___ DATASET EXTRACT ___

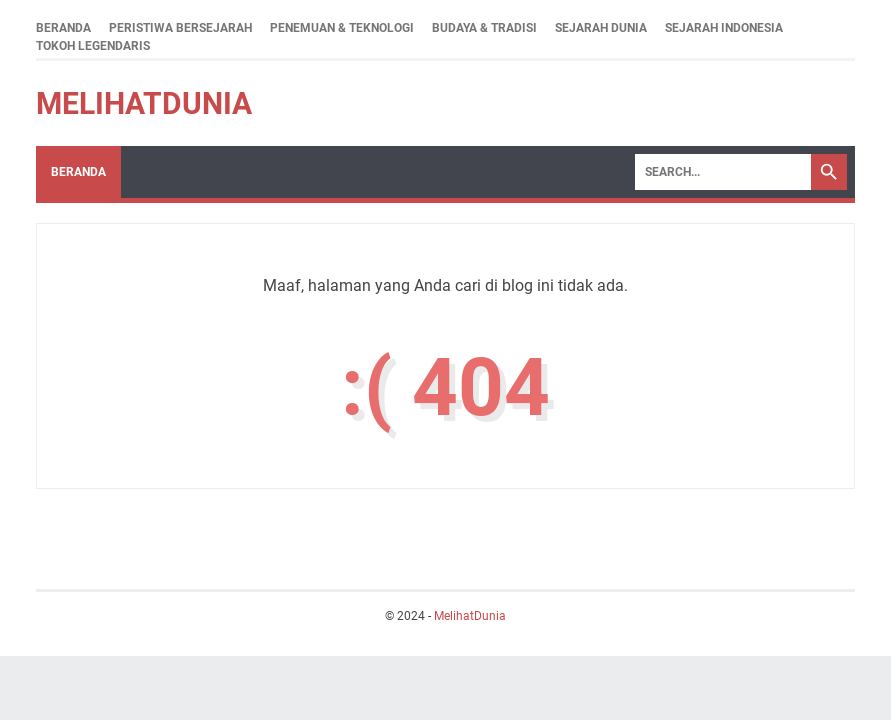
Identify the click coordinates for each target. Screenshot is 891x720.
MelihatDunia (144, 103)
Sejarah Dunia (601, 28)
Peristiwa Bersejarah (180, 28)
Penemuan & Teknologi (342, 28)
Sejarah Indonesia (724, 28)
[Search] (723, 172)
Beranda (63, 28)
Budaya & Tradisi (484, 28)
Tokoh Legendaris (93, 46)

___

### TASK TO CARRY OUT
Return all records exactly; no pictures.

### RESULT FOR THIS EXERCISE
Identify the click coordinates for each target. Screenshot is 891x720.
MelihatDunia (144, 103)
Sejarah Dunia (601, 28)
Peristiwa Bersejarah (180, 28)
Penemuan & Teknologi (342, 28)
Sejarah Indonesia (724, 28)
[Search] (723, 172)
Beranda (63, 28)
Budaya & Tradisi (484, 28)
Tokoh Legendaris (93, 46)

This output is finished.